Although some improvements had been made, the progress was slow and there were still many areas which need to be addressed to ensure people's health, safety and well-being is protected. We identified a number of continued breaches of regulations and additional breaches at this inspection and there remained no registered manager in post. The service will therefore remain in special measures. We will continue to monitor Meadow Dean to check that improvements continue and are sustained.

Services in special measures will be kept under review and, if we have not taken immediate action to propose to cancel the provider’s registration of the service, will be inspected again within six months. The expectation is that providers found to have been providing inadequate care should have made significant improvements within this timeframe.

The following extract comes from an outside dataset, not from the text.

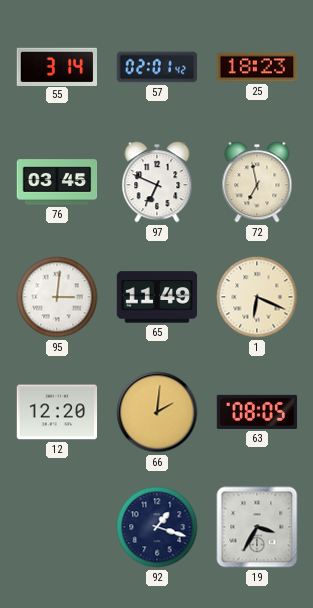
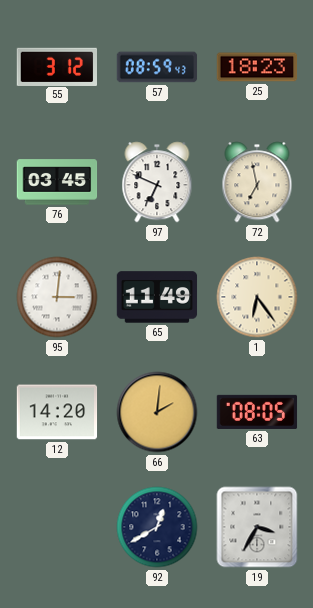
55: 3:14 -> 3:12
57: 02:01 -> 08:59
1: 6:19 -> 6:24
12: 12:20 -> 14:20
92: 1:18 -> 12:40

If not, enough improvement is made within this timeframe so that there is still a rating of inadequate for any key question or overall, we will take action in line with our enforcement procedures to begin the process of preventing the provider from operating this service. This will lead to cancelling their registration or to varying the terms of their registration within six months if they do not improve. This service will continue to be kept under review and, if needed, could be escalated to urgent enforcement action. Where necessary, another inspection will be conducted within a further six months, and if there is not enough improvement and there is still a rating of inadequate for any key question or overall, we will take action to prevent the provider from operating this service. This will lead to cancelling their registration or to varying the terms of their registration.

For adult social care services, the maximum time for being in special measures will usually be no more than 12 months. If the service has demonstrated improvements when we inspect it and it is no longer rated as inadequate for any of the five key questions it will no longer be in special measures.